NEW DELHI: Gujarat chief minister Anandiben Patel seems whose exit was being projected as imminent, seems to have got a reprieve of sorts after her meeting with Prime Minister Narendra Modi. She was his personal choice to replace him in the state, and despite the Patidar agitation that earned her considerable flak, she seems to have survived---for the time being at least.

Patidar leader, the young Hardik Patel is still in jail without bail on sedition charges for over eight months. However, the Congress party that was without a support base in the state has made some efforts to consolidate the disaffected Patidar community behind it. It got a fillip a few weeks ago when in a rare interaction with the media in the courts, Hardik Patel declared that the Congress would form the next government in the state.

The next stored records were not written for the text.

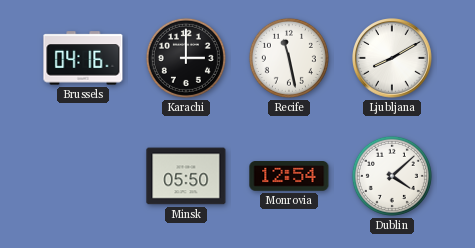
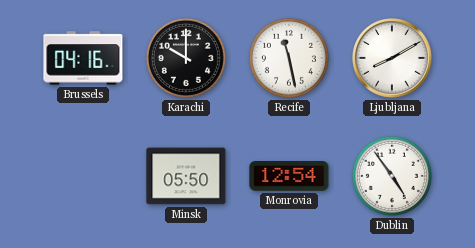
Karachi: 3:00 -> 10:00
Dublin: 4:08 -> 4:54
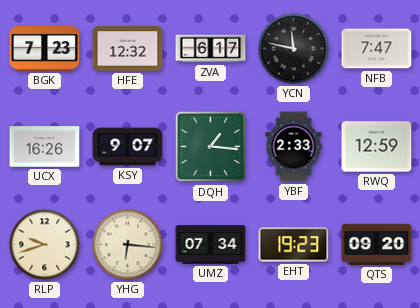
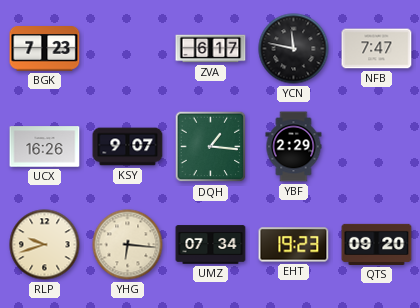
HFE: 12:32 -> none
YBF: 2:33 -> 2:29
RWQ: 12:59 -> none
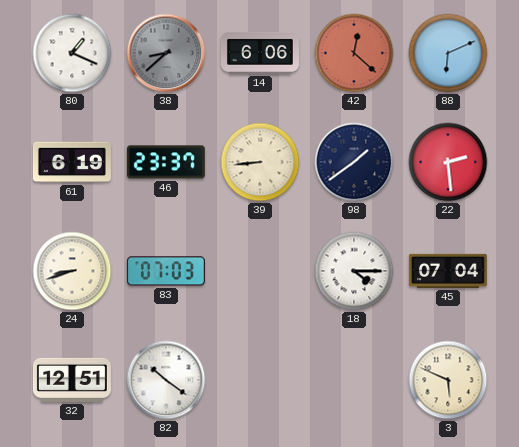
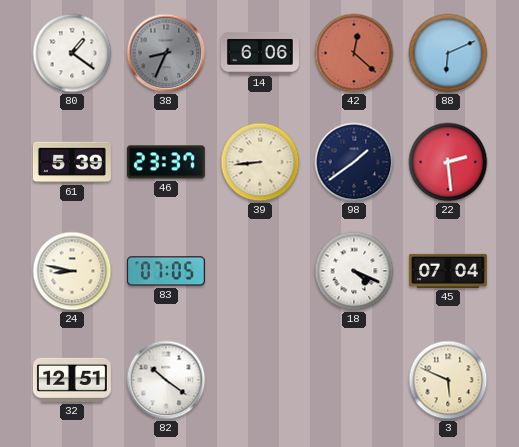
80: 1:19 -> 1:21
38: 8:38 -> 8:34
61: 6:19 -> 5:39
24: 8:42 -> 8:47
83: 07:03 -> 07:05
18: 4:15 -> 4:19
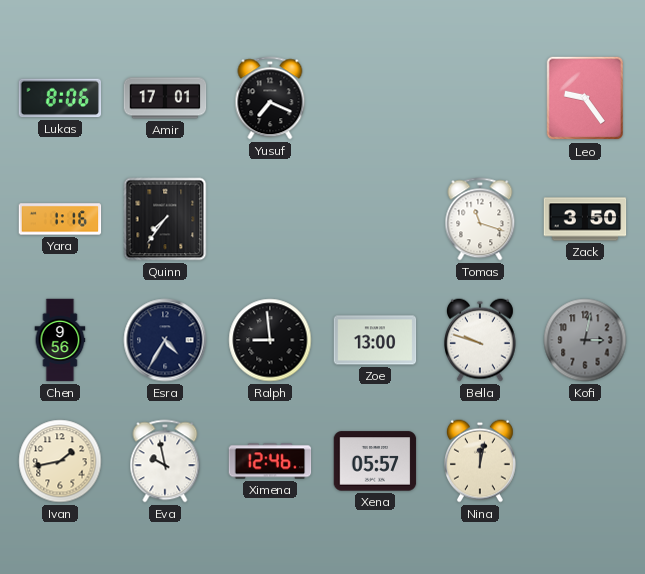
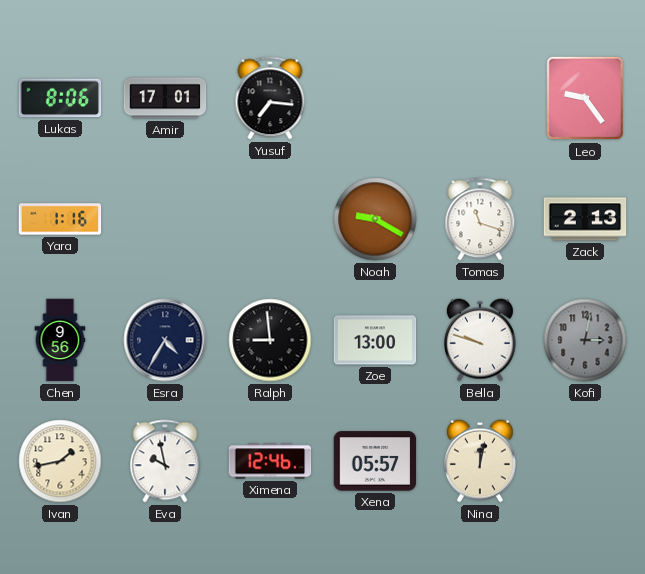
Yusuf: 7:19 -> 7:16
Quinn: 7:36 -> none
Noah: none -> 9:20
Zack: 3:50 -> 2:13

The inefficacy of the Congress in Gujarat even now was evident from the response to Hardik Patel’s comments by Shankersinh Vaghela who urged him to live up to his responsibility of ensuring a Congress victory. So far the party’s efforts to woo over the influential Patidar community that was largely responsible for the BJP victory in the state, has been limited to statements demanding Hardik Patel’s release. As sources in the state said, the Congress remains invisible on the ground.

In fact three opposition parties with ambitions in Gujarat- Congress, Nationalist Congress party and Aam Aadmi party--- are vying for the jailed leaders attention. All have spoken out at varying intervals against his arrest, with the Congress threatening an agitation for this. The NCP has put former Minister Praful Patel in charge of this aspect in Gujarat, who has met the leaders of the Patidar Anamat Andolan Samiti (PAAS) and supported their demand for reservation as well.

Praful Patel said that his party would launch a ‘Jan Jagran’ (public awareness) agitation, but like the Congress that has been talking of similar protests, has not given a date or a schedule. Patel at a Town Hall meeting in Ahmedabad said, “A case of sedition has be slapped on Patidar leaders. This is beyond our comprehension.” And went on to address PM Modi with, “at the same time you (BJP) are hugging Nawaz Sharif and Pakistani leaders who are enemies of our nation. You are harming the interest of the nation”.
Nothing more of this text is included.